_YOUR INSTRUCTIONS_:
Without carrying over a single picture, write out the records below exactly.

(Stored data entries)
[Start of section]

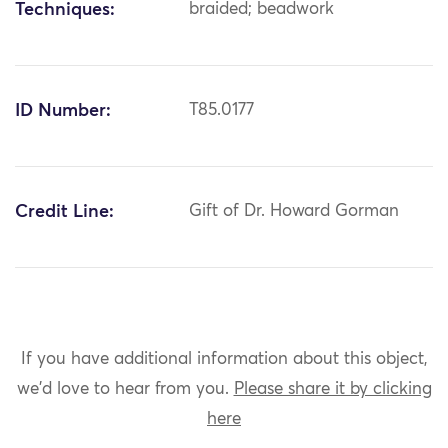
Techniques:
braided; beadwork
ID Number:
T85.0177
Credit Line:
Gift of Dr. Howard Gorman
If you have additional information about this object,
we'd love to hear from you.
Please share it by clicking
here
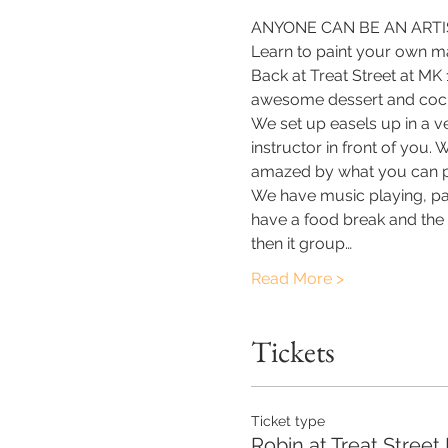
ANYONE CAN BE AN ARTIS
Learn to paint your own ma
Back at Treat Street at MK
awesome dessert and cockt
We set up easels up in a v
instructor in front of you.
amazed by what you can p
​We have music playing, pa
have a food break and the o
then it group…
Read More >
Tickets
Ticket type
Robin at Treat Street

[End of section]

_RESPONSE BELOW_:
Techniques:
braided; beadwork
ID Number:
T85.0177
Credit Line:
Gift of Dr. Howard Gorman
If you have additional information about this object,
we'd love to hear from you.
Please share it by clicking
here
ANYONE CAN BE AN ARTIS
Learn to paint your own ma
Back at Treat Street at MK
awesome dessert and cockt
We set up easels up in a v
instructor in front of you.
amazed by what you can p
​We have music playing, pa
have a food break and the o
then it group…
Read More >
Tickets
Ticket type
Robin at Treat Street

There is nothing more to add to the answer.